Поэтому, посещая Смердякова, Иван сталкивается с воплощением злых плодов своего собственного разумного мышления. В своей логической схеме мира Иван упустил возможность придать силу жизни и человечеству, хотя он остается частью жизни и человечества, несмотря на то, что он добровольно изгнан в холодное царство интеллекта и разума. Услышав признание Смердякова, Иван должен смириться с тем, что он не был изолирован от человека. В конце концов он понимает, что «… мы все несем ответственность перед всеми за всех…» (362), и что он позорно уклоняется от своей ответственности.

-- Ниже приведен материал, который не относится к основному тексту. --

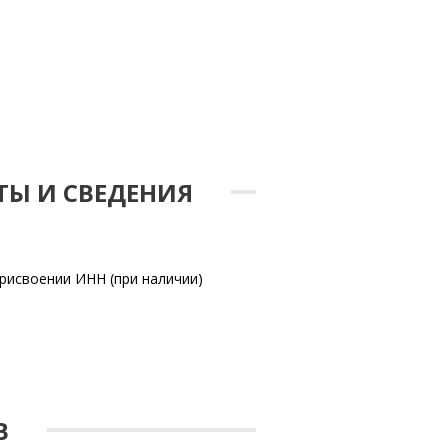
ТЫ И СВЕДЕНИЯ
рисвоении ИНН (при наличии)
В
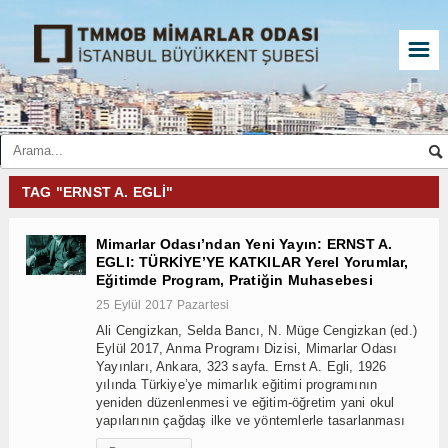
☰
TAG "ERNST A. EGLI"
Mimarlar Odası’ndan Yeni Yayın: ERNST A.
EGLI: TÜRKİYE’YE KATKILAR Yerel Yorumlar,
Eğitimde Program, Pratiğin Muhasebesi
25 Eylül 2017 Pazartesi
Ali Cengizkan, Selda Bancı, N. Müge Cengizkan (ed.)
Eylül 2017, Anma Programı Dizisi, Mimarlar Odası
Yayınları, Ankara, 323 sayfa. Ernst A. Egli, 1926
yılında Türkiye’ye mimarlık eğitimi programının
yeniden düzenlenmesi ve eğitim-öğretim yani okul
yapılarının çağdaş ilke ve yöntemlerle tasarlanması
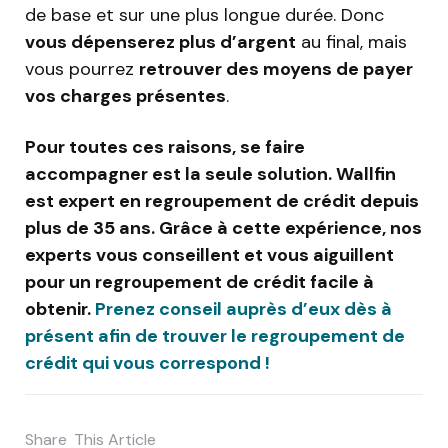
de base et sur une plus longue durée. Donc
vous dépenserez plus d’argent
au final, mais
vous pourrez
retrouver des moyens de payer
vos charges présentes
.
Pour toutes ces raisons, se faire
accompagner est la seule solution. Wallfin
est expert en regroupement de crédit depuis
plus de 35 ans. Grâce à cette expérience, nos
experts vous conseillent et vous aiguillent
pour un regroupement de crédit facile à
obtenir.
Prenez conseil auprès d’eux dès à
présent afin de trouver le regroupement de
crédit qui vous correspond !
Share
This Article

Жалкая вина Ивана выходит за рамки убийства его отца; он понимает, что он виновен в признании недействительным человечества, и его единственное искупление состоит в том, чтобы признаться в своей роли в убийстве своего отца и, таким образом, начать принимать его признанную ответственность. Символизируя, что он решил принять свой долг перед человечеством, по пути из своего последнего интервью со Смердяковым Иван проводит час, помогая крестьянину, которого он ранее сбил на снегу, обрести тепло и укрытие.

В этот момент Иван перешел от рациональной крайности к мистической, человеческой крайности своего смертельного абсолютизма. В последней странной притче Иван сталкивается лицом к лицу со своим дьяволом, Логикой.

В этой сюрреалистической сцене становится ясно, что роковая слабость Ивана – не только его логика, но и его абсолютизм. Читатель понимает, что если бы только парадокс мог существовать между парадоксом, а не отрицать его, если бы он мог утверждать и принимать противоречие и иррациональность жизни, он был бы искуплен от безумия. «Нет, вы должны пойти и отрицать, без отрицания нет критики, и что бы был журнал без колонки критики? Без критики это была бы ничто иное, как «осанна». Но ничего, кроме осанны, недостаточно для жизни, осанна должна быть испытана в тигле сомнения и т. Д. »(780). Иван желает жить только одной крайностью или другой; расстояние между ними составляет «квадриллион миль», и он не желает принять трудное путешествие – в своем отчаянии он все еще верит в простой абсолют «единой осанны».

Но даже это убеждение разбивается, когда Иван узнает о самоубийстве Смердякова. Иван теперь признает, что невозможная простота, к которой он отчаянно стремился, действительно невозможна. Он больше не может избавиться от своей проклятой логики, признавшись и получив наказание за участие в убийстве своего отца. Парадокс умножался и усугублялся до тех пор, пока дух Ивана, в его слабости (поскольку он все время был слабым), не рухнул от «лихорадки мозга»: «… нерешительность, нерешительность, конфликт между верой и неверием – иногда такая пытка для добросовестного человека человек …»(784).

Обиженный хроническим неверием, Иван действительно трагическая фигура. Осужденные, чтобы позволить себе жить только через призму его здравого смысла, «неопределенные вопросы» приводят в бешенство и раздражают «трехмерный ум» Ивана. Через Достоевского через Ивана звучит вопрос о значении разума и разума, если это ценой сострадания, человечности и веры. Иван терпит неудачу, потому что его душе не хватает сил, чтобы пройти квадриллион миль. Парадокс слабости Ивана трагичен – поскольку он не может поверить в «две секунды радости», он никогда не найдет ни минуты передышки от пыток своей саморазрушающей логики.

Зарегистрируйся, чтобы продолжить изучение работы

    Поделиться сочинением
    Ещё сочинения
    Нет времени делать работу? Закажите!

    Отправляя форму, вы соглашаетесь с политикой конфиденциальности и обработкой ваших персональных данных.